AIM OF THE TASK:
Return each record unchanged and drop the images.

---------- RECORDED INFORMATION ----------

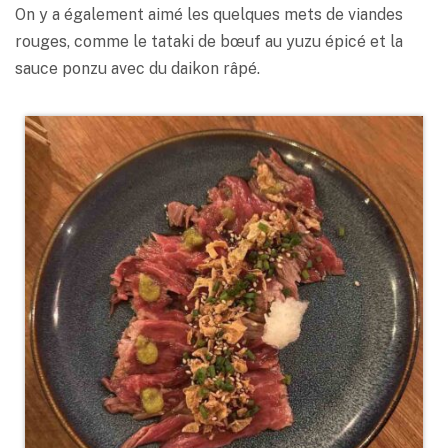
On y a également aimé les quelques mets de viandes
rouges, comme le tataki de bœuf au yuzu épicé et la
sauce ponzu avec du daikon râpé.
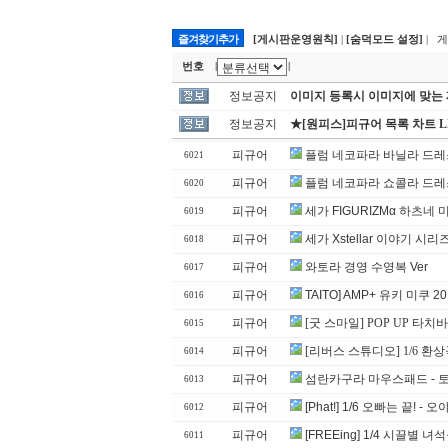
즐겨찾기추가
[게시판운영원칙]
|
[숨덕모드 설정]
| 
번호
|
|
정보공지
이미지 등록시 이미지에 맞는
정보공지
★[원피스]피규어 목록 차트 L
피규어
플럼 네코파라 바닐라 드레
6021
피규어
플럼 네코파라 쇼콜라 드레
6020
피규어
세가 FIGURIZMα 하츠네 미쿠
6019
피규어
세가 Xstellar 이야기 시
6018
피규어
와토라 경영 수영복 Ver
6017
피규어
TAITO] AMP+ 유키 미쿠 201
6016
피규어
[굿 스마일] POP UP 타치
6015
피규어
[리버스 스튜디오] 1/6 환상곡
6014
피규어
섬란카구라 마우스패드 - 
6013
피규어
[Phat!] 1/6 오빠는 끝! -
6012
피규어
[FREEing] 1/4 시끌별 녀석
6011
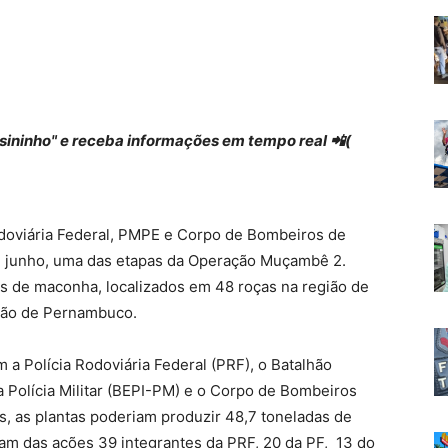
 "sininho" e receba informações em tempo real 📲(
Rodoviária Federal, PMPE e Corpo de Bombeiros de
de junho, uma das etapas da Operação Muçambê 2.
s de maconha, localizados em 48 roças na região de
tão de Pernambuco.
a Polícia Rodoviária Federal (PRF), o Batalhão
a Polícia Militar (BEPI-PM) e o Corpo de Bombeiros
, as plantas poderiam produzir 48,7 toneladas de
am das ações 39 integrantes da PRF, 20 da PF, 13 do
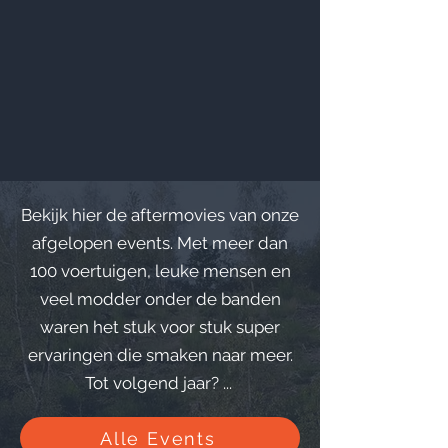
Bekijk hier de aftermovies van onze
afgelopen events. Met meer dan
100 voertuigen, leuke mensen en
veel modder onder de banden
waren het stuk voor stuk super
ervaringen die smaken naar meer.
Tot volgend jaar? ...
Alle Events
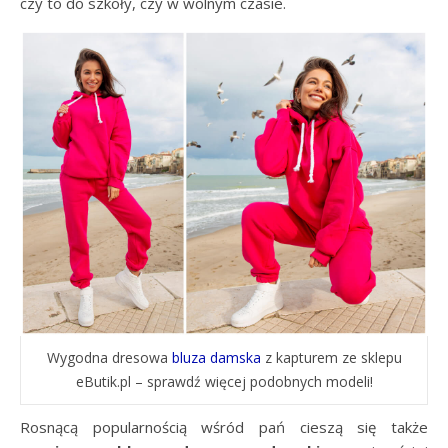
czy to do szkoły, czy w wolnym czasie.
Wygodna dresowa
bluza damska
z kapturem ze sklepu
eButik.pl – sprawdź więcej podobnych modeli!
Rosnącą popularnością wśród pań cieszą się także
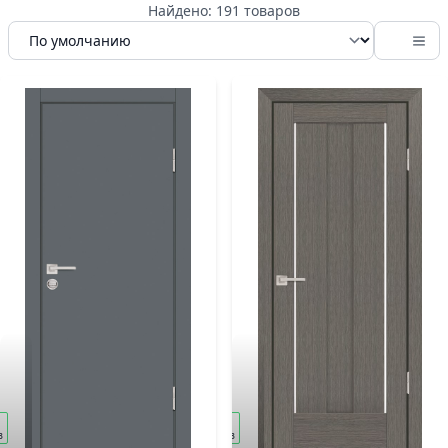
Найдено: 191 товаров
под
з
заказ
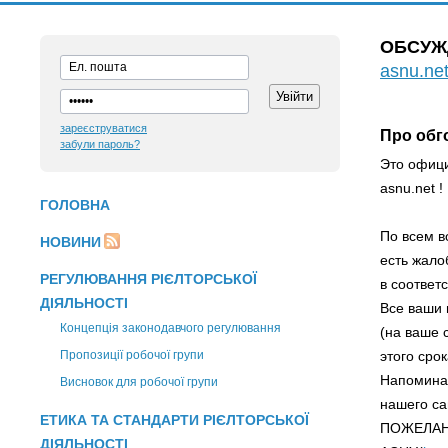
ОБСУЖ
asnu.ne
зареєструватися
Про обг
забули пароль?
Это офиц
asnu.net !
ГОЛОВНА
По всем в
НОВИНИ
есть жало
РЕГУЛЮВАННЯ РІЄЛТОРСЬКОЇ
в соответ
ДІЯЛЬНОСТІ
Все ваши 
Концепція законодавчого регулювання
(на ваше 
Пропозиції робочої групи
этого срок
Напоминае
Висновок для робочої групи
нашего са
ЕТИКА ТА СТАНДАРТИ РІЄЛТОРСЬКОЇ
ПОЖЕЛАН
ДІЯЛЬНОСТІ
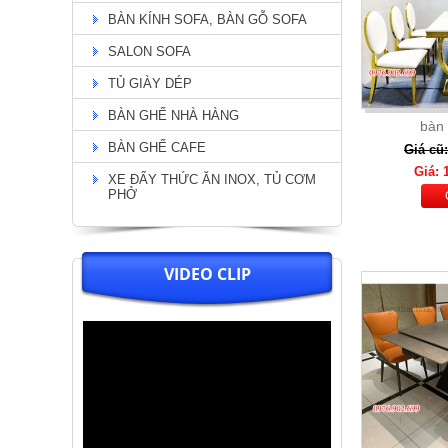
BÀN KÍNH SOFA, BÀN GỖ SOFA
Chi Tiết
SALON SOFA
TỦ GIÀY DÉP
BÀN GHẾ NHÀ HÀNG
bàn
BÀN GHẾ CAFE
Giá cũ:
Giá: 
XE ĐẨY THỨC ĂN INOX, TỦ CƠM
PHỞ
VIDEO CLIP
Bộ bàn tân cổ điển chân viền
vàng + 6 ghế nệm kem lưng ghế
O ( 04)
Giá: 32.000.000
Chi Tiết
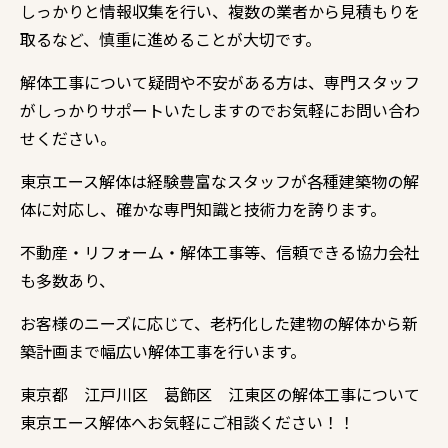
しっかりと情報収集を行い、
複数の業者から見積もりを
取るなど、
慎重に進めることが大切です。
解体工事について疑問や不安がある方は、専門スタッフ
がしっかりサポートいたしますのでお気軽にお問い合わ
せください。
東京エース解体は経験豊富なスタッフが各種建築物の解
体に対応し、確かな専門知識と技術力を誇ります。
不動産・リフォーム・解体工事等、信頼できる協力会社
も多数あり、
お客様のニーズに応じて、老朽化した建物の解体から新
築計画まで幅広い解体工事を行います。
東京都 江戸川区 葛飾区 江東区の解体工事について
東京エース解体へお気軽にご相談ください！！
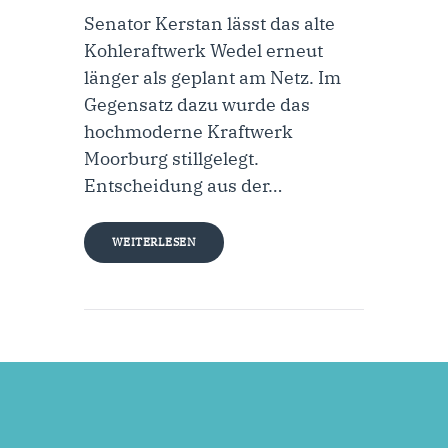
Senator Kerstan lässt das alte
Kohleraftwerk Wedel erneut
länger als geplant am Netz. Im
Gegensatz dazu wurde das
hochmoderne Kraftwerk
Moorburg stillgelegt.
Entscheidung aus der…
WEITERLESEN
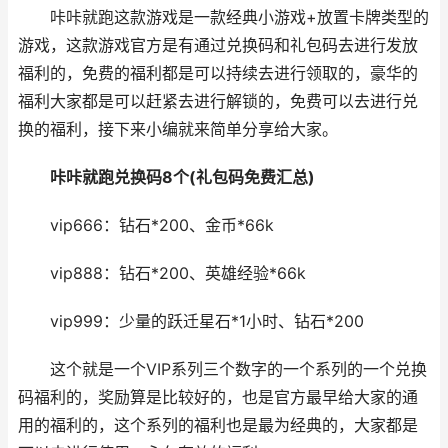
咔咔就跑这款游戏是一款经典小游戏+放置卡牌类型的
游戏，这款游戏官方是有通过兑换码和礼包码去进行发放
福利的，免费的福利都是可以持续去进行领取的，豪华的
福利大家都是可以赶紧去进行解锁的，免费可以去进行兑
换的福利，接下来小编就来简单分享给大家。
咔咔就跑兑换码8个(礼包码免费汇总)
vip666：钻石*200、金币*66k
vip888：钻石*200、英雄经验*66k
vip999：少量的跃迁星石*1小时、钻石*200
这个就是一个VIP系列三个数字的一个系列的一个兑换
码福利的，奖励算是比较好的，也是官方最早给大家的通
用的福利的，这个系列的福利也是最为经典的，大家都是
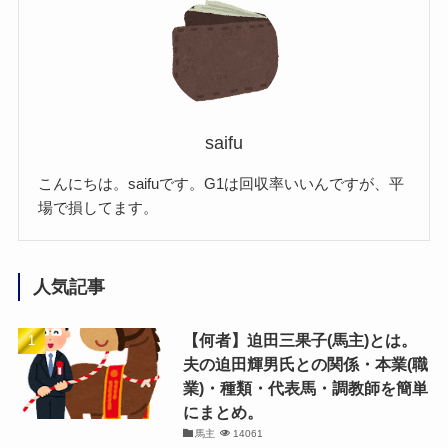
saifu
こんにちは。saifuです。G1は回収率いいんですが、平
場で損してます。
人気記事
【何者】迫田三果子(馬主)とは。
夫の迫田輝男氏との関係・本業(職
業)・種類・代表馬・調教師を簡単
にまとめ。
馬主
14061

----------

OUTPUT BELOW:
On y a également aimé les quelques mets de viandes
rouges, comme le tataki de bœuf au yuzu épicé et la
sauce ponzu avec du daikon râpé.
즐겨찾기추가
[게시판운영원칙]
|
[숨덕모드 설정]
| 
번호
|
|
정보공지
이미지 등록시 이미지에 맞는
정보공지
★[원피스]피규어 목록 차트 L
피규어
플럼 네코파라 바닐라 드레
6021
피규어
플럼 네코파라 쇼콜라 드레
6020
피규어
세가 FIGURIZMα 하츠네 미쿠
6019
피규어
세가 Xstellar 이야기 시
6018
피규어
와토라 경영 수영복 Ver
6017
피규어
TAITO] AMP+ 유키 미쿠 201
6016
피규어
[굿 스마일] POP UP 타치
6015
피규어
[리버스 스튜디오] 1/6 환상곡
6014
피규어
섬란카구라 마우스패드 - 
6013
피규어
[Phat!] 1/6 오빠는 끝! -
6012
피규어
[FREEing] 1/4 시끌별 녀석
6011
 "sininho" e receba informações em tempo real 📲(
Rodoviária Federal, PMPE e Corpo de Bombeiros de
de junho, uma das etapas da Operação Muçambê 2.
s de maconha, localizados em 48 roças na região de
tão de Pernambuco.
a Polícia Rodoviária Federal (PRF), o Batalhão
a Polícia Militar (BEPI-PM) e o Corpo de Bombeiros
, as plantas poderiam produzir 48,7 toneladas de
am das ações 39 integrantes da PRF, 20 da PF, 13 do
Bekijk hier de aftermovies van onze
afgelopen events. Met meer dan
100 voertuigen, leuke mensen en
veel modder onder de banden
waren het stuk voor stuk super
ervaringen die smaken naar meer.
Tot volgend jaar? ...
Alle Events
czy to do szkoły, czy w wolnym czasie.
Wygodna dresowa
bluza damska
z kapturem ze sklepu
eButik.pl – sprawdź więcej podobnych modeli!
Rosnącą popularnością wśród pań cieszą się także
Найдено: 191 товаров
под
з
заказ
ОБСУЖ
asnu.ne
зареєструватися
Про обг
забули пароль?
Это офиц
asnu.net !
ГОЛОВНА
По всем в
НОВИНИ
есть жало
РЕГУЛЮВАННЯ РІЄЛТОРСЬКОЇ
в соответ
ДІЯЛЬНОСТІ
Все ваши 
Концепція законодавчого регулювання
(на ваше 
Пропозиції робочої групи
этого срок
Напоминае
Висновок для робочої групи
нашего са
ЕТИКА ТА СТАНДАРТИ РІЄЛТОРСЬКОЇ
ПОЖЕЛАН
ДІЯЛЬНОСТІ
BÀN KÍNH SOFA, BÀN GỖ SOFA
Chi Tiết
SALON SOFA
TỦ GIÀY DÉP
BÀN GHẾ NHÀ HÀNG
bàn
BÀN GHẾ CAFE
Giá cũ:
Giá: 
XE ĐẨY THỨC ĂN INOX, TỦ CƠM
PHỞ
VIDEO CLIP
Bộ bàn tân cổ điển chân viền
vàng + 6 ghế nệm kem lưng ghế
O ( 04)
Giá: 32.000.000
Chi Tiết
しっかりと情報収集を行い、
複数の業者から見積もりを
取るなど、
慎重に進めることが大切です。
解体工事について疑問や不安がある方は、専門スタッフ
がしっかりサポートいたしますのでお気軽にお問い合わ
せください。
東京エース解体は経験豊富なスタッフが各種建築物の解
体に対応し、確かな専門知識と技術力を誇ります。
不動産・リフォーム・解体工事等、信頼できる協力会社
も多数あり、
お客様のニーズに応じて、老朽化した建物の解体から新
築計画まで幅広い解体工事を行います。
東京都 江戸川区 葛飾区 江東区の解体工事について
東京エース解体へお気軽にご相談ください！！
Senator Kerstan lässt das alte
Kohleraftwerk Wedel erneut
länger als geplant am Netz. Im
Gegensatz dazu wurde das
hochmoderne Kraftwerk
Moorburg stillgelegt.
Entscheidung aus der…
WEITERLESEN
咔咔就跑这款游戏是一款经典小游戏+放置卡牌类型的
游戏，这款游戏官方是有通过兑换码和礼包码去进行发放
福利的，免费的福利都是可以持续去进行领取的，豪华的
福利大家都是可以赶紧去进行解锁的，免费可以去进行兑
换的福利，接下来小编就来简单分享给大家。
咔咔就跑兑换码8个(礼包码免费汇总)
vip666：钻石*200、金币*66k
vip888：钻石*200、英雄经验*66k
vip999：少量的跃迁星石*1小时、钻石*200
这个就是一个VIP系列三个数字的一个系列的一个兑换
码福利的，奖励算是比较好的，也是官方最早给大家的通
用的福利的，这个系列的福利也是最为经典的，大家都是
saifu
こんにちは。saifuです。G1は回収率いいんですが、平
場で損してます。
人気記事
【何者】迫田三果子(馬主)とは。
夫の迫田輝男氏との関係・本業(職
業)・種類・代表馬・調教師を簡単
にまとめ。
馬主
14061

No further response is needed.